Dataset excerpts section start

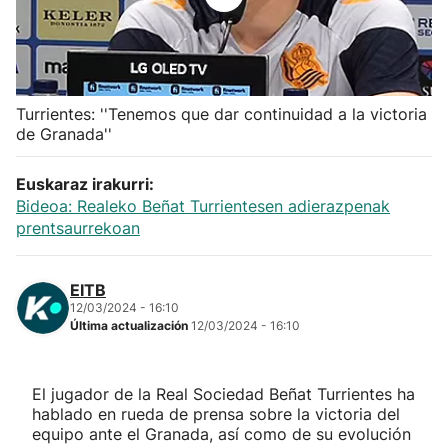
Herri-kirolak
Balonmano
Turrientes: ''Tenemos que dar continuidad a la victoria
de Granada''
Kirolak 360
Euskaraz irakurri:
Atletismo
Bideoa: Realeko Beñat Turrientesen adierazpenak
prentsaurrekoan
Carreras de montaña
EITB
Más deportes
12/03/2024 - 16:10
Última actualización
12/03/2024 - 16:10
"Helmuga"
El jugador de la Real Sociedad Beñat Turrientes ha
hablado en rueda de prensa sobre la victoria del
equipo ante el Granada, así como de su evolución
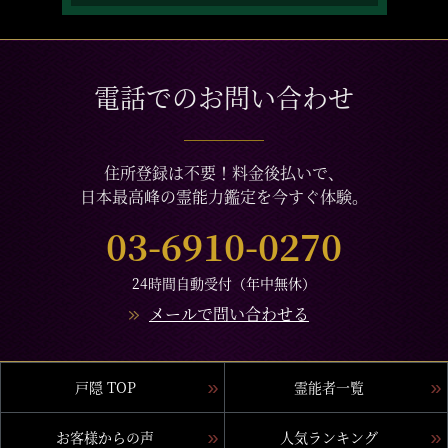
電話でのお問い合わせ
住所登録は不要！料金後払いで、
日本最高峰の霊能力鑑定を今すぐ体験。
03-6910-0270
24時間自動受付（年中無休）
メールで問い合わせる
戸隠 TOP
霊能者一覧
お客様からの声
人気ランキング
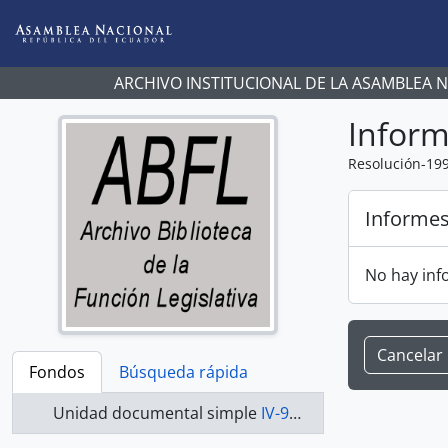
Skip to main content
ARCHIVO INSTITUCIONAL DE LA ASAMBLEA 
Infor
Resolución-19
Informe
No hay inf
Cancelar
Fondos
Búsqueda rápida
Unidad documental simple
IV-91-017-R - Resolución-1991-1992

Dataset excerpts section end

* What to do *
The result should be the material above, unchanged and free of pictures; please print it.

* Answer space *
Herri-kirolak
Balonmano
Turrientes: ''Tenemos que dar continuidad a la victoria
de Granada''
Kirolak 360
Euskaraz irakurri:
Atletismo
Bideoa: Realeko Beñat Turrientesen adierazpenak
prentsaurrekoan
Carreras de montaña
EITB
Más deportes
12/03/2024 - 16:10
Última actualización
12/03/2024 - 16:10
"Helmuga"
El jugador de la Real Sociedad Beñat Turrientes ha
hablado en rueda de prensa sobre la victoria del
equipo ante el Granada, así como de su evolución
電話でのお問い合わせ
住所登録は不要！料金後払いで、
日本最高峰の霊能力鑑定を今すぐ体験。
03-6910-0270
24時間自動受付（年中無休）
メールで問い合わせる
戸隠 TOP
霊能者一覧
お客様からの声
人気ランキング
Skip to main content
ARCHIVO INSTITUCIONAL DE LA ASAMBLEA 
Infor
Resolución-19
Informe
No hay inf
Cancelar
Fondos
Búsqueda rápida
Unidad documental simple
IV-91-017-R - Resolución-1991-1992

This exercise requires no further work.